Having spent time in academic research before dropping out of grad school (in large part due to the issues under discussion), and also spending a fair amount of time around the general liberal-PMC milieu that produces and trusts experts, I sometimes get the impression that what we're dealing with isn't either a lack of reason or deliberate fraud, but rather the consequence of a weird faith that these people have been indoctrinated into their whole lives.
It's hard to explain, but the best way I can describe it is this way: When I was taking graduate level classes and working as a research assistant, I would often ask the wrong questions or point out inconvenient data or confounding variables that threw "correct" answers into question, but the reactions I would get were...strange. People really would look at me like I was crazy. They all knew what the acceptable areas of discourse were, and what sort of answers were the "right" ones, but it didn't seem like they even really grasped that they were manipulating data or dismissing "wrong" perspectives. It was like their belief system of how things "worked" and what the "correct" answers surely were, were all a matter of ingrained belief, and if somebody suggested something outside those parameters they must be confused, and if the data showed something outside those parameters, well, then, the data must be wrong, or the study wasn't set up right, or we must be missing something, or similar.

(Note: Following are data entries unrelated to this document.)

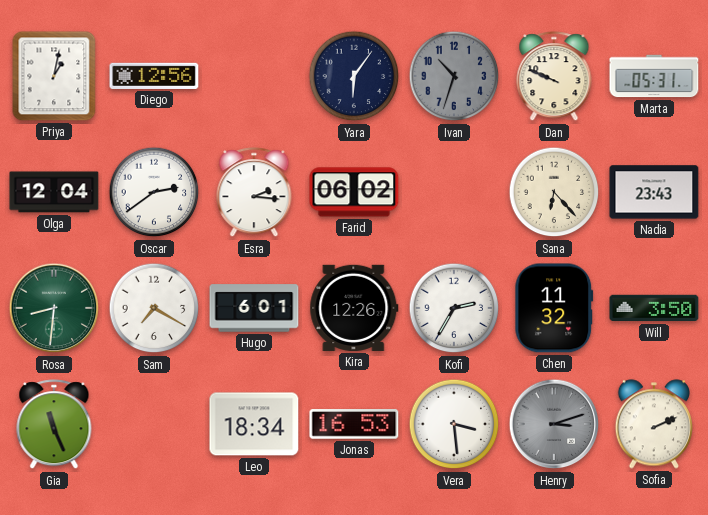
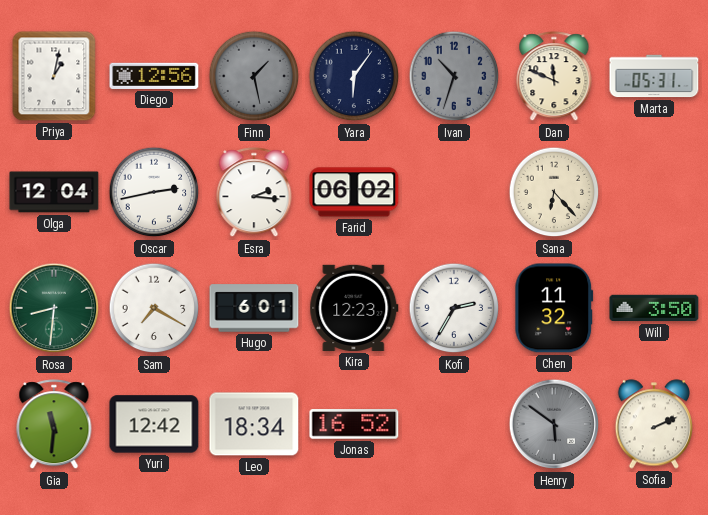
Finn: none -> 1:28
Dan: 9:49 -> 11:49
Oscar: 2:39 -> 2:43
Nadia: 23:43 -> none
Kira: 12:26 -> 12:23
Gia: 11:26 -> 11:31
Yuri: none -> 12:42
Jonas: 16:53 -> 16:52
Vera: 3:29 -> none
Henry: 3:12 -> 5:51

I'm sure that conscious fraud also takes place, but I also think there is something else going on. What I saw during my time in academia was in some ways more disturbing: an entire industry of well-indoctrinated Good Students who had spent their whole lives chasing the Right Answer, and literally had not concept of how the Right Answer and the actual truth might not be the same thing. The unstated - and I think really almost unconscious - purpose of research was, of course, to get the Right Answer, if it data didn't produce the Right Answer, then obviously the data/method must be wrong, and in need of revising. Again, I'm not suggesting that deliberate fraud doesn't ever take place - but what I saw was more akin to a bastardized religious devotion to "keeping the faith" in a certain world view of how the world worked, and making reality fit the belief system, in a very blind and indoctrinated kind of way. I found the whole thing just creepy.
Re: Randomized clinical trial
As I've become of aware of this fact it is spooky the extent to which it applies across all human activity, and I am in no doubt that it is true. Very little (I hesitate to say zero, but it is close) human thought is rational, and that which portends to be rational is simply backfilling narrative to an outcome decided either unconsciously or emotionally.
The Right Answer can never be questioned because it is not actually an answer, but a fundamental tenet of a belief system. JMG's simple observation that Progress is a religion is a much more astute statement with far deeper consequences than it appears.
I at least find it reassuring to see your comment expressing a degree of this understanding here, because I've found next to nobody wants to acknowledge how this works; let alone talk about it.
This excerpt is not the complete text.